Dh projects are increasingly interested in representing identity across time, whether through analysis of census data, historical records, or literary history. Much of this work is completed using databases, with human bodies turned into binary data points contained within rigid columns, a method that is resistance to contemporary theorization of identity. This project is informed by the growing wealth of scholarship produced by algorithmic bias scholars who have been attentive to the nuances of race and gender within technological infrastructures (Noble 2018, Benjamin 2019, McIlwain 2020, Brock 2020, Steele 2021, Womack 2022?), working across issues from social justice, algorithmic bias, surveillance, and social media. Information studies also offers analysis that we might use to address bias (Drabinski 2013, Block 2020). While DAAPWALA provides interesting results, it is, in many ways, designed as a project to test how a database might use categories of identity in transparent ways, modeling both problems and possibilities within a system that is insistent upon the binary. As Tara McPherson has argued, the best digital database projects: “…wield technology against its positivist self, foregrounding the work of the interface and refusing an easy transparency and corporate tenents of ‘good’ design via the template” (2015, 495).? It is this uneasiness that I hope to explore in the paper, designed to begin a conversation within the digital humanities community about best practices for encoding identity.
To interpret canonicity and inclusion/exclusion of authors in literary canons using a database, authors and editors must be categorized in a manner that is consistently understood throughout the body of the data, making static any categories into which individuals are encoded. For example, the database follows “good” database practices in designing the database, encoding designated vocabulary in drop down menus to regularize the selection of everything from author names to identities, adding viaf numbers, an international authority file, to further control identity and ensure interoperability. Such methods do regularize the data, something that needed to happen for comparative purposes and to insure consistency, particularly as there were numerous individuals inputting data over time, but the encoding methods are opposed to contemporary theoretical models of identity, a conundrum that will be discussed further.
The paper will discuss the choices made in identifying authors and editors as “Asian.” As the call for papers notes, dh has a long history in Asia.

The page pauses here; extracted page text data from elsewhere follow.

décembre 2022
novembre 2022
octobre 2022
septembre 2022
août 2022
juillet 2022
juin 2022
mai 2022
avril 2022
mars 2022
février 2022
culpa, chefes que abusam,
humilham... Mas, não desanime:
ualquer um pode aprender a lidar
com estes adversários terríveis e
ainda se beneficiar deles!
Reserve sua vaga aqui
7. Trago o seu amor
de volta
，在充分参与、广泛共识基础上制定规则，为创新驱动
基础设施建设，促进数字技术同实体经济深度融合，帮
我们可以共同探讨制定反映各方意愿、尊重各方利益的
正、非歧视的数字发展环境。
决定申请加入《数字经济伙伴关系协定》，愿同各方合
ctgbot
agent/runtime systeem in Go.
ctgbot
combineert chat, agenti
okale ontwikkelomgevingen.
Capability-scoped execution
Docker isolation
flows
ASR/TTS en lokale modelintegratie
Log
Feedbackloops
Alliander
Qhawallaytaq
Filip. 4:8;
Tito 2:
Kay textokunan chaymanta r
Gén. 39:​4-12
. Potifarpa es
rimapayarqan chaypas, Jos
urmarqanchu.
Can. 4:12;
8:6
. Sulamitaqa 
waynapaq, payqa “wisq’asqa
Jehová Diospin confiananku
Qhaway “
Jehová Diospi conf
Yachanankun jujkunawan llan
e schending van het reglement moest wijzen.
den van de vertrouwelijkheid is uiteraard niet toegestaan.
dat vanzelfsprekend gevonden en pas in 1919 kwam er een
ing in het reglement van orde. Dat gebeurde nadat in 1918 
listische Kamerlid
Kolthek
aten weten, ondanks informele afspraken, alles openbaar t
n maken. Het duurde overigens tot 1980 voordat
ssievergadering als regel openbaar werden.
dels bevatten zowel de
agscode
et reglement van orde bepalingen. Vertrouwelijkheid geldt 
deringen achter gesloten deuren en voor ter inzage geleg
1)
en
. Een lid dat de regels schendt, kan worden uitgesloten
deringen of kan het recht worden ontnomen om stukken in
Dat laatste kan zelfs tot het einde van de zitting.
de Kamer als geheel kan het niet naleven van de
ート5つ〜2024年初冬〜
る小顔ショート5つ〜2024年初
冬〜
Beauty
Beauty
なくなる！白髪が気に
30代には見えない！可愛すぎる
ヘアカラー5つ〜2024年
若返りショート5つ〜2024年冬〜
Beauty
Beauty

The conference theme is designed to center Asian dh scholars and their work, resisting the displacement of Asian dh work, as is often the case at ADHO conferences held in Europe and the Americas. A similar representation of identity, decentering western whiteness, is central to encoding identity within DAAPWALA. For the purposes of DAAPWALA I use the term Asian to include East Asian, South Asian, Southeast Asian, Central Asian and Pacific Islander. I will discuss the historical and cultural components that are used for categorizations, highlighting best practices used in TEI/XML encoding and library metadata standards. I argue that while we must stress interoperability, we must also account for the development of data as a representation of the local environment. In the case of the United States, and the literary anthologies I am studying, identity terms are not developed in a vacuum. Historic and contemporary racism and government policy impacted identification of groups that slip in and out of identities. I reject the use of census categories as the long history of the U.S. census is problematic and doesn’t meet the goals of DAAPWALA. I will also discuss the importance of working across national and cultural divides while also attending to the particularities of the local environment. Asian as define defined in Asian American literary anthologies does not have the same cultural markers as Asian as defined by the conference call. Further, I will discuss the importance of data base design that considers the differing ways that cultures regularize identity markers, such as names. While databases developed in the United States, for example, use a field for first name and a field for last name this is not consistent across all cultures and broader naming conventions are needed. Emphasizing the need to balance interoperability against cultural specificity, this paper asks the dh community to begin conversations about better data design.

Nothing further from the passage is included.